Session XI - Reconstruction
Sun., 10/10/04 Reconstruction, Paper #64, 9:45 am
Use of Calcium-Based Demineralized Bone Matrix (DBM) Allograft Product for Nonunions and Posttraumatic Reconstruction of the Appendicular Skeleton: Preliminary Results and Complications
Purpose: We evaluated the preliminary experience of use of a surgical-grade calcium sulfate allograft demineralized bone matrix (DBM) product for the treatment of atrophic fracture nonunions.

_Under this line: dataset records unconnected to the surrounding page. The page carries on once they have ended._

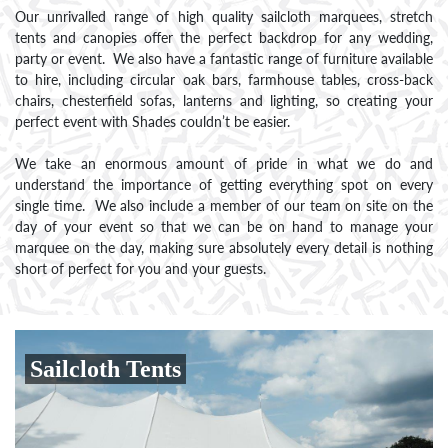
Our unrivalled range of high quality sailcloth marquees, stretch
tents and canopies offer the perfect backdrop for any wedding,
party or event. We also have a fantastic range of furniture available
to hire, including circular oak bars, farmhouse tables, cross-back
chairs, chesterfield sofas, lanterns and lighting, so creating your
perfect event with Shades couldn’t be easier.
We take an enormous amount of pride in what we do and
understand the importance of getting everything spot on every
single time. We also include a member of our team on site on the
day of your event so that we can be on hand to manage your
marquee on the day, making sure absolutely every detail is nothing
short of perfect for you and your guests.
Sailcloth Tents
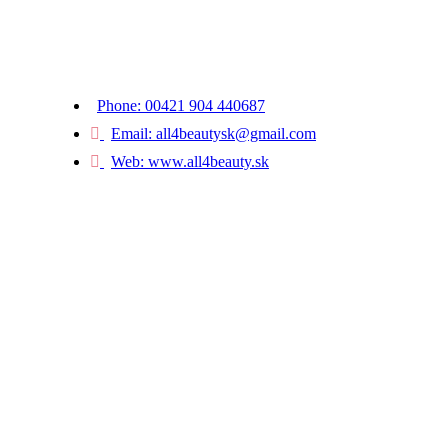
Kaštielska 634/5, 922 21 Moravany nad Váhom
Slovak Republic
Phone: 00421 904 440687
Email: all4beautysk@gmail.com
Web: www.all4beauty.sk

Methods: All fracture nonunions in adults treated at two level I trauma centers were considered. Atrophic and oligotrophic nonunions that were deemed not to have biologic potential were included in the study. Previously infected nonunions were included only after a staged protocol that included a tumor type resection and staged evaluation to determine eradication of the infection. Exclusion criteria included acute infections, pathologic fractures, skeletal immaturity, and hypertrophic nonunions. All treatments were performed or supervised by senior fellowship-trained trauma surgeons. Allomatrix (Wright Medical Technologies) was used as the primary inductive and conductive agent. The amount of graft was determined by the tissue bed available and at the discretion of surgeon. Data were collected prospectively and analyzed retrospectively. In addition to routine demographic data, fracture pattern and location, the amount of graft, healing and any complications were recorded. Healing was determined clinically and radiographically by the senior surgeons and radiologists, who were blinded to the study. Statistical analysis was performed with use of chi-square. Primary outcome measures were wound complications, postoperative infections, and healing.

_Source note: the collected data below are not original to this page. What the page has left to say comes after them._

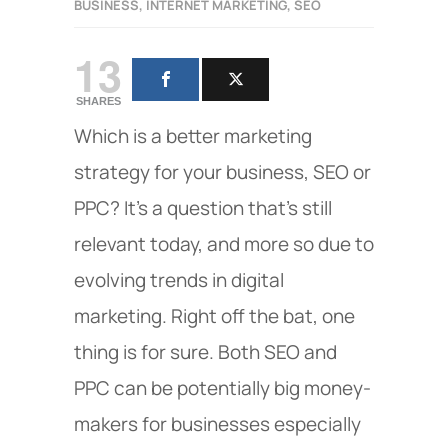
BUSINESS
,
INTERNET MARKETING
,
SEO
13
SHARES
Which is a better marketing
strategy for your business, SEO or
PPC? It’s a question that’s still
relevant today, and more so due to
evolving trends in digital
marketing. Right off the bat, one
thing is for sure. Both SEO and
PPC can be potentially big money-
makers for businesses especially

Results: Evaluated were 41 nonunions in 19 (46.3%) men and 22 (53.7%) women with a mean age of 42.5 years. There were two clavicle, one calcaneus, seven femur, two humerus, three pelvis, two pilon, four radius/ulna, and 20 tibia fractures. Of these, nine had previously been infected and undergone staged treatment. Twenty-one patients (51.2%) experienced postoperative drainage within 2 weeks of the index surgery. Of these, 13 required surgical debridement, and the remaining eight patients responded to local wound care and a short course of antibiotics. Fourteen of 41 (34.1%) patients developed a deep infection. Of these, three patients required amputation and two have ongoing infection. The remaining nine infections resolved with subsequent treatment. Nineteen of 41 (46.3%) patients had fractures that did not heal and required revision surgery. Twelve of these patients were those that were infected. The remaining seven patients were treated with various modalities, and their fractures healed. Postoperative infection correlated with the history of preoperative infection (P = 0.007) and postoperative wound drainage (P = 0.001). The need for revision surgery correlated (P = 0.001) with postoperative infection.

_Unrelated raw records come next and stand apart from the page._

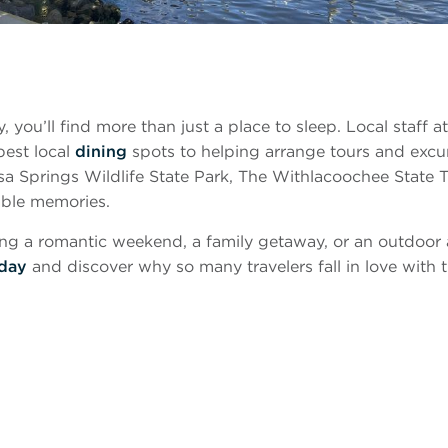
ou’ll find more than just a place to sleep. Local staff at 
best local
dining
spots to helping arrange tours and exc
a Springs Wildlife State Park, The Withlacoochee State Tr
able memories.
ng a romantic weekend, a family getaway, or an outdoor a
oday
and discover why so many travelers fall in love with t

Discussion: This preliminary evaluation of a calcium sulfate-based DBM identified significant problems with use in nonunions. Although the study had numerous variables and was heterogeneous, the high rate of drainage, infections, and failure of healing warrant further critical analysis. Wound drainage and preexisting infection are independent risk factors for subsequent infection and treatment failure. High rates of postoperative drainage have been anecdotally reported previously for CaSO4-based products. In atrophic nonunions, the osmolarity and increased fluid shift engendered by these grafts may be especially challenging to the tenuous soft tissue sleeve and compromised local vasculature. The subsequent high rate of local wound drainage predicted failure in our series. The failure of the graft to promote union may be related to the drainage phenomenon, particularly when there is resultant deep infection.
Conclusion: Calcium sulfate DBM allograft (Allomatrix) used in atrophic and previously infected nonunions resulted in high rates of wound drainage, subsequent deep infection, and treatment failure. We do not recommend use in this clinical setting.